Each line of the material below with the word "Mallorca" is to be reported.

▶ _RECORDED DATA_
╭──
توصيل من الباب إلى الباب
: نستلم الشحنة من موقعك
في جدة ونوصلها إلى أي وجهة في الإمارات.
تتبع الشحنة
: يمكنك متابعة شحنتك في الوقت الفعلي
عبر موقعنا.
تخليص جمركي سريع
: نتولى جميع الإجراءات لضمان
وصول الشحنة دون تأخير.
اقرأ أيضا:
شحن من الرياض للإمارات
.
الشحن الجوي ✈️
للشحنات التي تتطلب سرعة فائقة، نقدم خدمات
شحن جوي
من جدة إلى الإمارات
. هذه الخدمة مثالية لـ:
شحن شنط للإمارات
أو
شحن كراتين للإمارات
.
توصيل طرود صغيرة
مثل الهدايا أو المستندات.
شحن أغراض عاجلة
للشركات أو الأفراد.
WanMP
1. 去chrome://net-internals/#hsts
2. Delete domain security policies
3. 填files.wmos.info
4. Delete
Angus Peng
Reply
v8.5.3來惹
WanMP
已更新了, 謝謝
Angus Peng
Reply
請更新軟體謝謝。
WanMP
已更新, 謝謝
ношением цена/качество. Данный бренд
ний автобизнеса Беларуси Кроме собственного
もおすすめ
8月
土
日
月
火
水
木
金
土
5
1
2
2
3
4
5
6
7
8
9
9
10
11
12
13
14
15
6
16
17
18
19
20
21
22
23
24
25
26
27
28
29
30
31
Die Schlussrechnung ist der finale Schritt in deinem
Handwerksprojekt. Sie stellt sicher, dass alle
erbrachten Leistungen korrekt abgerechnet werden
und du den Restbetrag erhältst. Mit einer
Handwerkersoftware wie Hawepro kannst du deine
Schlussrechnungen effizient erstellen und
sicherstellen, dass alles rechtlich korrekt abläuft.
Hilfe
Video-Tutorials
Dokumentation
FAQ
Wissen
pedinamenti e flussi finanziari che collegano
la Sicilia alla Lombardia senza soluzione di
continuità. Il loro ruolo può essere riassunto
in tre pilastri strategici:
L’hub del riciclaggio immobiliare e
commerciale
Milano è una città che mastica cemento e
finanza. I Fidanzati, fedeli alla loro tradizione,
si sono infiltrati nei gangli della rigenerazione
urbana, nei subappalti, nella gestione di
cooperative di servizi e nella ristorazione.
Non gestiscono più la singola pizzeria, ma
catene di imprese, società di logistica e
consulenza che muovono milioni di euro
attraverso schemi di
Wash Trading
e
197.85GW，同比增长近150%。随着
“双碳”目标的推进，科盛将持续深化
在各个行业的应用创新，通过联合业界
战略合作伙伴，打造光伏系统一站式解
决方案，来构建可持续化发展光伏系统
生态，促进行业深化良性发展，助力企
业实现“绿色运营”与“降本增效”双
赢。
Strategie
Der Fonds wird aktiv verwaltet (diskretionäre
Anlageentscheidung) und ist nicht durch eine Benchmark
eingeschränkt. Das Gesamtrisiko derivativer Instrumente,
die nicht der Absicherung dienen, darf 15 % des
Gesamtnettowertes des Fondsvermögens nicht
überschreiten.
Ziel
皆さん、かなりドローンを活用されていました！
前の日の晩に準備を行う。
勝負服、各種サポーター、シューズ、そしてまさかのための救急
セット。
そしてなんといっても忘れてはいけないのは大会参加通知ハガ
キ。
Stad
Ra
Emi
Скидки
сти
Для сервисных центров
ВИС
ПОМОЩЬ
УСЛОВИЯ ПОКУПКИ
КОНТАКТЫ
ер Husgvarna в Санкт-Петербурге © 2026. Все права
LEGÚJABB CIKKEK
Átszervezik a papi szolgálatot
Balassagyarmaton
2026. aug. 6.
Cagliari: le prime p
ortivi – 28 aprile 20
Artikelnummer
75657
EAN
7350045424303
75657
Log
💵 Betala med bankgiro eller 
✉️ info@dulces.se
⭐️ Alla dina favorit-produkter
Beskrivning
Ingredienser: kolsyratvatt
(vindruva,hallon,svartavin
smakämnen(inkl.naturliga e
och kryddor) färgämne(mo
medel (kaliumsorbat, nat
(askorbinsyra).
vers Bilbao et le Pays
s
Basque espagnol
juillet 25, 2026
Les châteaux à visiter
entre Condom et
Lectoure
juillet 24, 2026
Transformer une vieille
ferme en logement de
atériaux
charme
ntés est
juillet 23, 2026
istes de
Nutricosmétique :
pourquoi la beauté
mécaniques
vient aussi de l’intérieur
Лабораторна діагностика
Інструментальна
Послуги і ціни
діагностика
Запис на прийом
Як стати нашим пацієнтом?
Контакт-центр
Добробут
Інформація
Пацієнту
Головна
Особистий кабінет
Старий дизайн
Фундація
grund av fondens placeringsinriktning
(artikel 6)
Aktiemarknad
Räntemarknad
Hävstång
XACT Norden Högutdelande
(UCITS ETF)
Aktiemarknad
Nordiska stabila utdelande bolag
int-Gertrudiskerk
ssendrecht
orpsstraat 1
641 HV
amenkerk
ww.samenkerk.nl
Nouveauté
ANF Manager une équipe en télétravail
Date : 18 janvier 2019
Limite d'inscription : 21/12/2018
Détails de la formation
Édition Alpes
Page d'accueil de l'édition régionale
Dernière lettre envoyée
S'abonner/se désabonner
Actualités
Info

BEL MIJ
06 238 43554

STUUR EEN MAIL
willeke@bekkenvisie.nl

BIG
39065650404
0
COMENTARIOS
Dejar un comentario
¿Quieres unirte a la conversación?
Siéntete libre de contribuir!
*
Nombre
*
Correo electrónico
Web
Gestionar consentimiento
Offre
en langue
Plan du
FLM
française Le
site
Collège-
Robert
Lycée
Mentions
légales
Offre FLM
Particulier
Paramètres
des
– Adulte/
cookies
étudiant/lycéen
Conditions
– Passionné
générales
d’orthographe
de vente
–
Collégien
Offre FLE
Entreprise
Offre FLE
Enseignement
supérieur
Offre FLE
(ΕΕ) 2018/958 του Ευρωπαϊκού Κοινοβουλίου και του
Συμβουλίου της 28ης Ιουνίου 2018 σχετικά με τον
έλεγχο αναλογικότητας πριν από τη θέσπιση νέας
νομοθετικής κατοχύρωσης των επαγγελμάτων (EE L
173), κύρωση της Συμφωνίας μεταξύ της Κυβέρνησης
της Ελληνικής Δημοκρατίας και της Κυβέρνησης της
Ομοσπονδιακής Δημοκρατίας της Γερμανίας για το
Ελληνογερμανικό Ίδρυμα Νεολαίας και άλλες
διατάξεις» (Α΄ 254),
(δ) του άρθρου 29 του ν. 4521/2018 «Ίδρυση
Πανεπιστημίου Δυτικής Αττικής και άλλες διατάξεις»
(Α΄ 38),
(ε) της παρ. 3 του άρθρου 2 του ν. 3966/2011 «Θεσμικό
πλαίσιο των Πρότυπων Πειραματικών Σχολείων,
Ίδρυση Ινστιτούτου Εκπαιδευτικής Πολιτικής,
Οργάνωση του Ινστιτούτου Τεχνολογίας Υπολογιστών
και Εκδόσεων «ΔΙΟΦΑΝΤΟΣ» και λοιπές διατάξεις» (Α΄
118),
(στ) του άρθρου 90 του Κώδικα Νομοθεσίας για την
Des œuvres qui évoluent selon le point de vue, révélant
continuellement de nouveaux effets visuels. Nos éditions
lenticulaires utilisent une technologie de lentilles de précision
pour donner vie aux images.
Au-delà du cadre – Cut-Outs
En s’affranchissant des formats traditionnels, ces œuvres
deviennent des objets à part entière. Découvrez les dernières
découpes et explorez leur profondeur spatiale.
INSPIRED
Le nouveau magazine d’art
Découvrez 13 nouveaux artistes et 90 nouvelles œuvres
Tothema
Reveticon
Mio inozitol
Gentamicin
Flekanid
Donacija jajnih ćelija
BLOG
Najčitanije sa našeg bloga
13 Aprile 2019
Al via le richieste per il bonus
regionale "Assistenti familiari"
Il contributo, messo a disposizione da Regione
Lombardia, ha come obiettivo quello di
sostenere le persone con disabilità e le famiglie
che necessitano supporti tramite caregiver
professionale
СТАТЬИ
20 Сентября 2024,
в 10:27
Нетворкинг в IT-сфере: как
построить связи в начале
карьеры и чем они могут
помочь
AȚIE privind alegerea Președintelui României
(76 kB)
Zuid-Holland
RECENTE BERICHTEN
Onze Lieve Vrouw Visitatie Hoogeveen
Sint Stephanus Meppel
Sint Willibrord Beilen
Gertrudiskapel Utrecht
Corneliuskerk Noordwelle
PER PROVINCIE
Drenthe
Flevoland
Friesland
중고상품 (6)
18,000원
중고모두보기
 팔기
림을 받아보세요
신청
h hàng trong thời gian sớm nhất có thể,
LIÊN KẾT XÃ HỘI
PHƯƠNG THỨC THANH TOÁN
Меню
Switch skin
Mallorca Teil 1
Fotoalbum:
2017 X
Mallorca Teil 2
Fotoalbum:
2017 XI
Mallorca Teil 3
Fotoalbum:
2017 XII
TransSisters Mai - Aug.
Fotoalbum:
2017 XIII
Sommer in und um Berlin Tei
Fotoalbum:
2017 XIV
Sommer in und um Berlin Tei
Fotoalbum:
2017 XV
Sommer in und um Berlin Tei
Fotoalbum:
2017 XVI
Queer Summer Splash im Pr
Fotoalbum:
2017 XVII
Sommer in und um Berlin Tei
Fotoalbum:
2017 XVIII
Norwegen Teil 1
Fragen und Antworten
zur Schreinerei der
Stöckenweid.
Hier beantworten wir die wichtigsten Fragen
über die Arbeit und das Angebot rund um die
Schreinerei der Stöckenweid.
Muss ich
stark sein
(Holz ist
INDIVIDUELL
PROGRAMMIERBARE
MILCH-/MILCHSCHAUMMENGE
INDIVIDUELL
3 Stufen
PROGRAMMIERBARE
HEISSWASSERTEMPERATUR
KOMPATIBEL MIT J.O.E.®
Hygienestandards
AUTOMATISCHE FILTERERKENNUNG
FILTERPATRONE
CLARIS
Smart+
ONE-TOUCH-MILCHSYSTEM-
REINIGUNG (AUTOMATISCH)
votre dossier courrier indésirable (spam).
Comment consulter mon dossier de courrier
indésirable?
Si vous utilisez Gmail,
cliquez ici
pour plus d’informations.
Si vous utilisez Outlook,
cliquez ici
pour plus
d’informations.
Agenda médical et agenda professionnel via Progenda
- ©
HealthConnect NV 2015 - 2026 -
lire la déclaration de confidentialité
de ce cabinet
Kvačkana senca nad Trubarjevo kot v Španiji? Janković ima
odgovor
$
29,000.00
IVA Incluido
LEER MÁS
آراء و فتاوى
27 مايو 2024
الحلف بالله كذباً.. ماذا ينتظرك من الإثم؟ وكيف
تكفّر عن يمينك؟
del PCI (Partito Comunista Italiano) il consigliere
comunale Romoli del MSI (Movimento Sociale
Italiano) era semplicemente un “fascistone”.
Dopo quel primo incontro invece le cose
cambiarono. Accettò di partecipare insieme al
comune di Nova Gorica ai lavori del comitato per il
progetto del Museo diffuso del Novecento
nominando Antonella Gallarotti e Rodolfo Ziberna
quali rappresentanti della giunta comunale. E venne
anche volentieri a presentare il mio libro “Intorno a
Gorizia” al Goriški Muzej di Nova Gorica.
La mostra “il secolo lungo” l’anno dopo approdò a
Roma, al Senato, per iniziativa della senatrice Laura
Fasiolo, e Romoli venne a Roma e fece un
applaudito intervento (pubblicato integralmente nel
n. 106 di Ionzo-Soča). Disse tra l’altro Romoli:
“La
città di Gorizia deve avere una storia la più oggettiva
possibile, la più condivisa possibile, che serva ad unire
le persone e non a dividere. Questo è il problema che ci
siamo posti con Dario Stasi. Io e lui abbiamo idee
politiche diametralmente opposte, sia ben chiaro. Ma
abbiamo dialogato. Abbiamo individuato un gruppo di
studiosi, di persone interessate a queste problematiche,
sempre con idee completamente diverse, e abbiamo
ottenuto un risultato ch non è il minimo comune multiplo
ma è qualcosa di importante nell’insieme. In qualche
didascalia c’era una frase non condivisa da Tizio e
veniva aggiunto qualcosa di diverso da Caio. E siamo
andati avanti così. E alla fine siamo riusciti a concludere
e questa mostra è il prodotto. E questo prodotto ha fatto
╰──
▶ _WRITTEN ANSWER_
Mallorca Teil 1
Mallorca Teil 2
Mallorca Teil 3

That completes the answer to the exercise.